I've never accused him of being concise and clear, or having a point.

Why can't we all just get along?

Am I supposed to sob in horror at the idea of replacing humans with soulless automata instead?

Well, it's less humans, and more you in particular. It's also less about sobbing in horror, and more about whether you see much of a difference between the two cases. I think the question is interesting given Rat ideas on uploading consciousness.

There's about a zero percent chance that Hlynka doesn't know about my enthusiasm for the potential of mind uploading, with me seeing such an emulation of a human mind as equivalent in every way that matters to me as the same as a biological human.

That is not the same as replacing a human with a LLM trained on the corpus of their text, with outputs indistinguishable from the human. You'd need to do way more to establish it as a high fidelity replication of the original consciousness, even if I think in principle it's doable.

I don’t know that it is, and I think in time we’ll come to understand that training an advanced LLM on our personalities and actions is ‘mind uploading’ in the science fiction sense.

I agree that in principle, it is possible to emulate a complex system to within the limits of observation and random error by treating it as a blackbox and then training on its outputs or response to stimuli.

After all, in ML, that's already a thing in the form of teacher-student distillation, where you train a new neural net to be indistinguishable from another by feeding it the latter's outputs.

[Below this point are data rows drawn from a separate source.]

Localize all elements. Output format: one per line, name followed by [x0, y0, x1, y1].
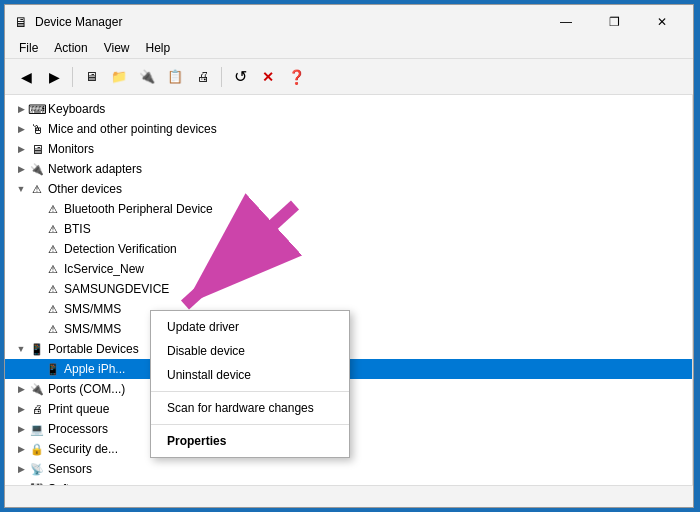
sms2-icon: ⚠	[45, 321, 61, 337]
softwarec1-label: Software co...	[48, 482, 121, 485]
tree-node-detection[interactable]: ▶ ⚠ Detection Verification	[5, 239, 692, 259]
ctx-uninstall-device[interactable]: Uninstall device	[151, 363, 349, 387]
menu-view[interactable]: View	[98, 39, 136, 57]
context-menu: Update driver Disable device Uninstall d…	[150, 310, 350, 458]
bluetooth-icon: ⚠	[45, 201, 61, 217]
other-icon: ⚠	[29, 181, 45, 197]
sms1-label: SMS/MMS	[64, 302, 121, 316]
icservice-icon: ⚠	[45, 261, 61, 277]
ctx-disable-device[interactable]: Disable device	[151, 339, 349, 363]
expander-printqueue: ▶	[13, 401, 29, 417]
menu-action[interactable]: Action	[48, 39, 93, 57]
tree-node-btis[interactable]: ▶ ⚠ BTIS	[5, 219, 692, 239]
monitors-label: Monitors	[48, 142, 94, 156]
remove-button[interactable]: ✕	[255, 64, 281, 90]
ports-label: Ports (COM...)	[48, 382, 125, 396]
ctx-separator	[151, 391, 349, 392]
tree-node-samsung[interactable]: ▶ ⚠ SAMSUNGDEVICE	[5, 279, 692, 299]
expander-sensors: ▶	[13, 461, 29, 477]
status-bar	[5, 485, 693, 507]
expander-other: ▼	[13, 181, 29, 197]
bluetooth-label: Bluetooth Peripheral Device	[64, 202, 213, 216]
tree-node-softwarec1[interactable]: ▶ 💾 Software co...	[5, 479, 692, 485]
btis-label: BTIS	[64, 222, 91, 236]
ctx-properties[interactable]: Properties	[151, 429, 349, 453]
detection-label: Detection Verification	[64, 242, 177, 256]
samsung-icon: ⚠	[45, 281, 61, 297]
title-bar: 🖥 Device Manager — ❐ ✕	[5, 5, 693, 37]
detection-icon: ⚠	[45, 241, 61, 257]
window-controls: — ❐ ✕	[543, 7, 685, 37]
expander-network: ▶	[13, 161, 29, 177]
tree-node-sensors[interactable]: ▶ 📡 Sensors	[5, 459, 692, 479]
mice-label: Mice and other pointing devices	[48, 122, 217, 136]
mice-icon: 🖱	[29, 121, 45, 137]
monitors-icon: 🖥	[29, 141, 45, 157]
tree-node-monitors[interactable]: ▶ 🖥 Monitors	[5, 139, 692, 159]
sensors-label: Sensors	[48, 462, 92, 476]
expander-processors: ▶	[13, 421, 29, 437]
apple-icon: 📱	[45, 361, 61, 377]
toolbar-separator-1	[72, 67, 73, 87]
keyboards-label: Keyboards	[48, 102, 105, 116]
processors-label: Processors	[48, 422, 108, 436]
security-icon: 🔒	[29, 441, 45, 457]
expander-softwarec1: ▶	[13, 481, 29, 485]
print-button[interactable]: 🖨	[190, 64, 216, 90]
menu-help[interactable]: Help	[140, 39, 177, 57]
portable-label: Portable Devices	[48, 342, 139, 356]
help-button[interactable]: ❓	[283, 64, 309, 90]
tree-node-icservice[interactable]: ▶ ⚠ IcService_New	[5, 259, 692, 279]
expander-security: ▶	[13, 441, 29, 457]
minimize-button[interactable]: —	[543, 7, 589, 37]
menu-bar: File Action View Help	[5, 37, 693, 59]
security-label: Security de...	[48, 442, 118, 456]
title-bar-left: 🖥 Device Manager	[13, 14, 122, 30]
tree-node-other[interactable]: ▼ ⚠ Other devices	[5, 179, 692, 199]
properties-button[interactable]: 📋	[162, 64, 188, 90]
sms1-icon: ⚠	[45, 301, 61, 317]
plugin-button[interactable]: 🔌	[134, 64, 160, 90]
maximize-button[interactable]: ❐	[591, 7, 637, 37]
samsung-label: SAMSUNGDEVICE	[64, 282, 169, 296]
network-label: Network adapters	[48, 162, 142, 176]
expander-monitors: ▶	[13, 141, 29, 157]
softwarec1-icon: 💾	[29, 481, 45, 485]
keyboards-icon: ⌨	[29, 101, 45, 117]
apple-label: Apple iPh...	[64, 362, 125, 376]
expander-ports: ▶	[13, 381, 29, 397]
btis-icon: ⚠	[45, 221, 61, 237]
portable-icon: 📱	[29, 341, 45, 357]
processors-icon: 💻	[29, 421, 45, 437]
toolbar-separator-2	[221, 67, 222, 87]
ctx-update-driver[interactable]: Update driver	[151, 315, 349, 339]
ports-icon: 🔌	[29, 381, 45, 397]
tree-node-bluetooth[interactable]: ▶ ⚠ Bluetooth Peripheral Device	[5, 199, 692, 219]
tree-node-mice[interactable]: ▶ 🖱 Mice and other pointing devices	[5, 119, 692, 139]
printqueue-label: Print queue	[48, 402, 109, 416]
device-manager-window: 🖥 Device Manager — ❐ ✕ File Action View …	[4, 4, 694, 508]
sms2-label: SMS/MMS	[64, 322, 121, 336]
forward-button[interactable]: ▶	[41, 64, 67, 90]
back-button[interactable]: ◀	[13, 64, 39, 90]
network-icon: 🔌	[29, 161, 45, 177]
close-button[interactable]: ✕	[639, 7, 685, 37]
toolbar: ◀ ▶ 🖥 📁 🔌 📋 🖨 ↺ ✕ ❓	[5, 59, 693, 95]
printqueue-icon: 🖨	[29, 401, 45, 417]
sensors-icon: 📡	[29, 461, 45, 477]
window-title: Device Manager	[35, 15, 122, 29]
expander-mice: ▶	[13, 121, 29, 137]
window-icon: 🖥	[13, 14, 29, 30]
ctx-separator-2	[151, 424, 349, 425]
tree-node-network[interactable]: ▶ 🔌 Network adapters	[5, 159, 692, 179]
ctx-scan-hardware[interactable]: Scan for hardware changes	[151, 396, 349, 420]
computer-button[interactable]: 🖥	[78, 64, 104, 90]
folder-button[interactable]: 📁	[106, 64, 132, 90]
expander-portable: ▼	[13, 341, 29, 357]
tree-node-keyboards[interactable]: ▶ ⌨ Keyboards	[5, 99, 692, 119]
icservice-label: IcService_New	[64, 262, 144, 276]
menu-file[interactable]: File	[13, 39, 44, 57]
content-area: ▶ ⌨ Keyboards ▶ 🖱 Mice and other pointin…	[5, 95, 693, 485]
refresh-button[interactable]: ↺	[227, 64, 253, 90]
other-label: Other devices	[48, 182, 122, 196]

I still don't think that just training on a corpus of text written by a human is sufficient to reproduce said human, maybe if you had an enormous amount of video, audio and other biometrics. It's arguably better than nothing as a form of immortality, but I personally expect more. If it can be demonstrated that such a technique is somehow equivalent to mind uploading via scanning, then I'll have no objections.

I agree there are some important multimodal steps left, but they’re all happening pretty quickly. I think people will be stunned how well they can be captured just by training on their linked social media and text message data when that becomes easily available. Since most people are very similar, and even ‘personality quirks’ are often repeated, it’s likely that the tuning required is less than one might expect. Personalities aren’t actually very unique.